The Trump administration’s budget has gotten a frenzy of attention for the programs it would cut, from Medicaid and food stamps to public broadcasting and arts subsidies. What is more noteworthy is what it leaves alone — the programs that are mostly responsible for the huge and ever-growing federal budget.
If you want to bring spending and deficits under control, you have to find savings in the two biggest and most popular domestic programs: Social Security and Medicare. They account for nearly 40 percent of all spending, and they are among the fastest-growing items in the federal budget.
Let them keep growing, and other measures don’t make much nearly as much difference as you might think. By 2027, the annual savings from all of Donald Trump’s proposed cuts in nondefense discretionary programs “would merely finance 33 days of Social Security and Medicare spending,” says budget analyst Brian Riedl of the conservative Manhattan Institute.
So actually, the time to make changes in these programs is not now. It was years ago. Everyone knew that the inevitable retirement of the baby boom generation, which began in 2008, would place unprecedented strains on these programs. Had modest reforms been adopted earlier, federal obligations would be significantly smaller than they have become.
But in the 1990s, when the government was flush with cash, and in the early 2000s, when there were two wars to finance, it was easy to put off dealing with this problem until later. Well, it’s later, and the taxpayers of 2017 are stuck with the results of decisions made — or not made — back then.
And it turns out the current president is no gutsier than the last. Five days before he took office in 2009, President-elect Barack Obama memorably pledged to the Washington Post Editorial Board that he would act to reform Medicare, which he called “unsustainable,” and Social Security: “We have to signal seriousness in this by making sure some of the hard decisions are made under my watch, not someone else’s. … You have to have a president who is willing to spend some political capital on this. And I intend to spend some.”
In eight years, he never did. And Candidate Donald Trump gave every indication that he would be every bit as irresponsible.
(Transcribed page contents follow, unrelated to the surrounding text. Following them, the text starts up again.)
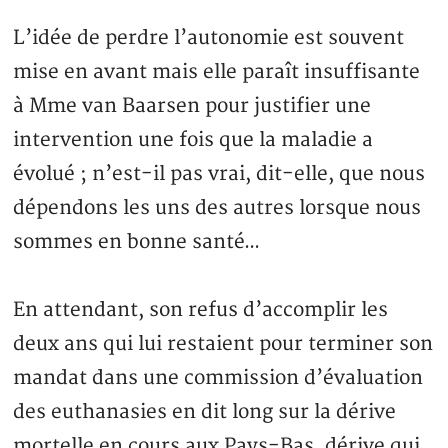
L’idée de perdre l’autonomie est souvent
mise en avant mais elle paraît insuffisante
à Mme van Baarsen pour justifier une
intervention une fois que la maladie a
évolué ; n’est-il pas vrai, dit-elle, que nous
dépendons les uns des autres lorsque nous
sommes en bonne santé…
En attendant, son refus d’accomplir les
deux ans qui lui restaient pour terminer son
mandat dans une commission d’évaluation
des euthanasies en dit long sur la dérive
mortelle en cours aux Pays-Bas, dérive qui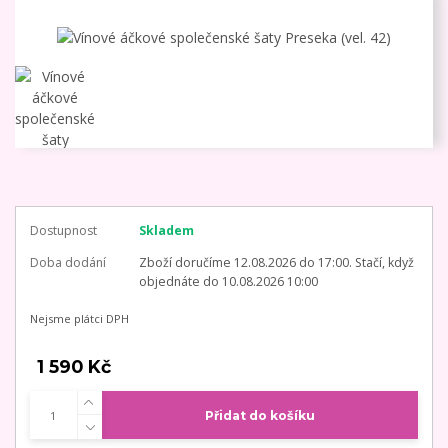
Dostupnost
Skladem
Doba dodání
Zboží doručíme 12.08.2026 do 17:00. Stačí, když
objednáte do 10.08.2026 10:00
Nejsme plátci DPH
1 590 Kč
Přidat do košíku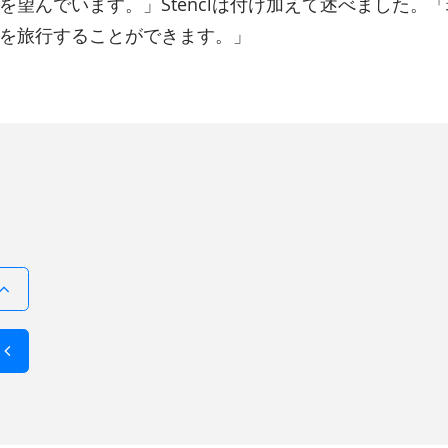
望んでいます。」Stenclは付け加えて述べました。
を旅行することができます。」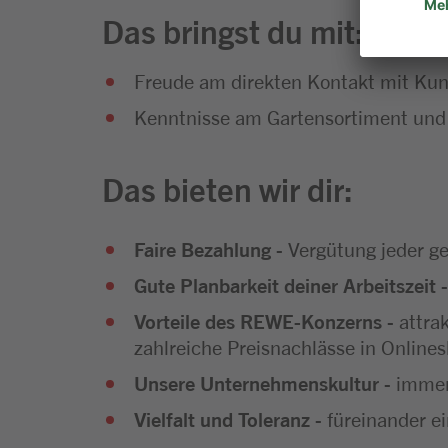
Das bringst du mit:
Freude am direkten Kontakt mit Kun
Kenntnisse am Gartensortiment und
Das bieten wir dir:
Faire Bezahlung
- Vergütung jeder ge
Gute Planbarkeit deiner Arbeitszeit
-
Vorteile des REWE-Konzerns
- attr
zahlreiche Preisnachlässe in Onlines
Unsere Unternehmenskultur
- immer
Vielfalt und Toleranz
- füreinander e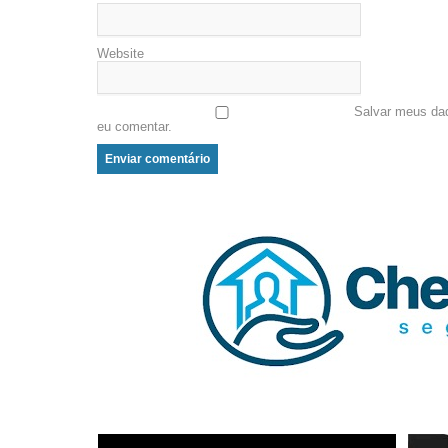
Website
Salvar meus da
eu comentar.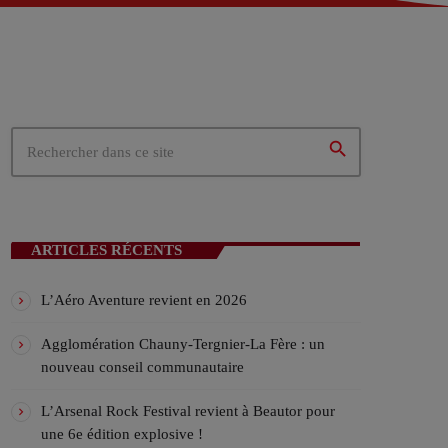
 – Tergnier (02)
02)
ités du cœur de la Picardie
search
N EN COURS
ARTICLES RÉCENTS
L’Aéro Aventure revient en 2026
Agglomération Chauny-Tergnier-La Fère : un
nouveau conseil communautaire
ICALES
L’Arsenal Rock Festival revient à Beautor pour
une 6e édition explosive !
ylist VIV’FM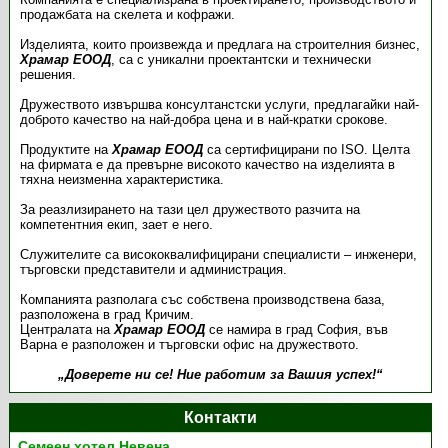
продажбата на скелета и кофражи.
Изделията, които произвежда и предлага на строителния бизнес,
Храмар ЕООД
, са с уникални проектантски и технически
решения.
Дружеството извършва консултанстски услуги, предлагайки най-
доброто качество на най-добра цена и в най-кратки срокове.
Продуктите на
Храмар ЕООД
са сертифицирани по ISO. Целта
на фирмата е да превърне високото качество на изделията в
тяхна неизменна характеристика.
За реазлизирането на тази цел дружеството разчита на
компетентния екип, зает е него.
Служителите са висококвалифицирани специалисти – инженери,
търговски представители и администрация.
Компанията разполага със собствена производствена база,
разположена в град Кричим.
Централата на
Храмар ЕООД
се намира в град София, във
Варна е разположен и търговски офис на дружеството.
„Доверете ни се! Ние работим за Вашия успех!“
Контакти
Семеен хотел Невена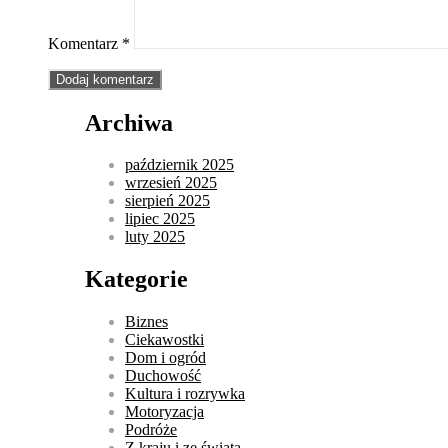
Komentarz
*
Archiwa
październik 2025
wrzesień 2025
sierpień 2025
lipiec 2025
luty 2025
Kategorie
Biznes
Ciekawostki
Dom i ogród
Duchowość
Kultura i rozrywka
Motoryzacja
Podróże
Z kraju i ze świata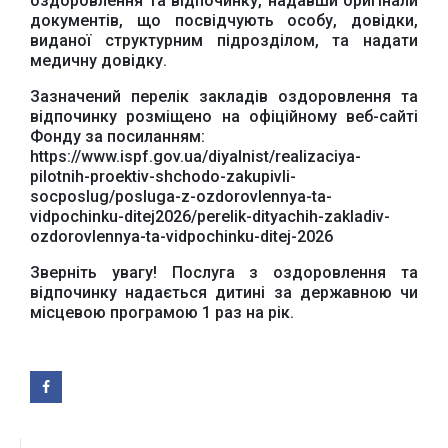
оздоровлення та відпочинку, надавши оригінали
документів, що посвідчують особу, довідки,
виданої структурним підрозділом, та надати
медичну довідку.
Зазначений перелік закладів оздоровлення та
відпочинку розміщено на офіційному веб-сайті
Фонду за посиланням:
https://www.ispf.gov.ua/diyalnist/realizaciya-
pilotnih-proektiv-shchodo-zakupivli-
socposlug/posluga-z-ozdorovlennya-ta-
vidpochinku-ditej2026/perelik-dityachih-zakladiv-
ozdorovlennya-ta-vidpochinku-ditej-2026
Зверніть увагу! Послуга з оздоровлення та
відпочинку надається дитині за державною чи
місцевою програмою 1 раз на рік.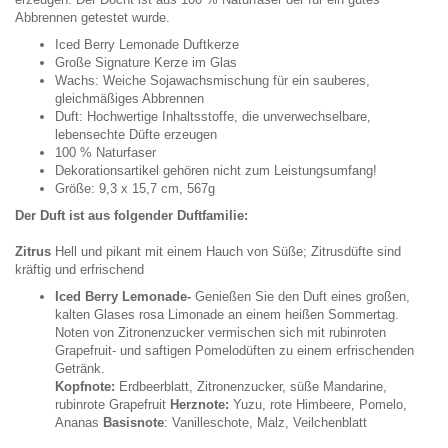
Abbrennen getestet wurde.
Iced Berry Lemonade Duftkerze
Große Signature Kerze im Glas
Wachs: Weiche Sojawachsmischung für ein sauberes,
gleichmäßiges Abbrennen
Duft: Hochwertige Inhaltsstoffe, die unverwechselbare,
lebensechte Düfte erzeugen
100 % Naturfaser
Dekorationsartikel gehören nicht zum Leistungsumfang!
Größe: 9,3 x 15,7 cm, 567g
Der Duft ist aus folgender Duftfamilie:
Zitrus
Hell und pikant mit einem Hauch von Süße; Zitrusdüfte sind
kräftig und erfrischend
Iced Berry Lemonade-
Genießen Sie den Duft eines großen,
kalten Glases rosa Limonade an einem heißen Sommertag.
Noten von Zitronenzucker vermischen sich mit rubinroten
Grapefruit- und saftigen Pomelodüften zu einem erfrischenden
Getränk.
Kopfnote:
Erdbeerblatt, Zitronenzucker, süße Mandarine,
rubinrote Grapefruit
Herznote:
Yuzu, rote Himbeere, Pomelo,
Ananas
Basisnote
: Vanilleschote, Malz, Veilchenblatt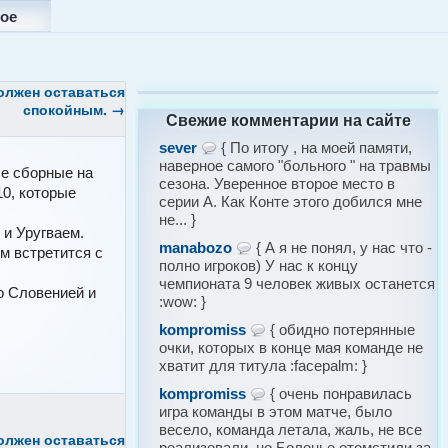
ое
олжен оставаться
спокойным.
→
Свежие комментарии на сайте
sever
{ По итогу , на моей памяти,
наверное самого "больного " на травмы
е сборные на
сезона. Уверенное второе место в
0, которые
серии А. Как Конте этого добился мне
не... }
 и Уругваем.
manabozo
{ А я не понял, у нас что -
ом встретится с
полно игроков) У нас к концу
чемпионата 9 человек живых останется
о Словенией и
:wow: }
kompromiss
{ обидно потерянные
очки, которых в конце мая команде не
хватит для титула :facepalm: }
kompromiss
{ очень понравилась
игра команды в этом матче, было
весело, команда летала, жаль, не все
олжен оставаться
реализовали, но Болонье отомстили за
His proposed budget for the next fiscal year suggests that, whatever his difficulty with absolute truth in other contexts, in this act of negligence he’s good for his word.
While there isn’t much that can be done to trim outlays immediately without betraying commitments to today’s retirees, there are steps that could be taken that would put their budgets on a more sustainable path.
The most obvious option for Social Security is changing the formula for annual cost-of-living adjustments (which many experts say overcompensates for the effects of inflation) and eliminating the cost-of-living adjustment for high-income retirees. Those changes would reap considerable savings while protecting the buying power of the beneficiaries who most depend on Social Security. Those tweaks also would give young Americans some hope that they, too, someday can collect from a program that, since 2010, has been spending more money than it takes in.
Medicare is a more complicated challenge. The good news last year from the program’s trustees was that “per-enrollee Medicare spending growth has been low, averaging 1.4 percent over the last five years, slower than GDP per capita (2.9 percent) and overall health expenditures per capita (3.4 percent).”
That provides a bit of breathing room. More important, it suggests that meaningful economies can be achieved without inflicting hardship on seniors. The Committee for a Responsible Federal Budget has assembled a package of reforms intended to improve incentives and boost efficiency. If they work as hoped, they would not only reduce expenditures but yield better care.
It would have been easier to tackle these problems before things got so bad. But guess what: It’s a lot easier to do it today than it will be tomorrow.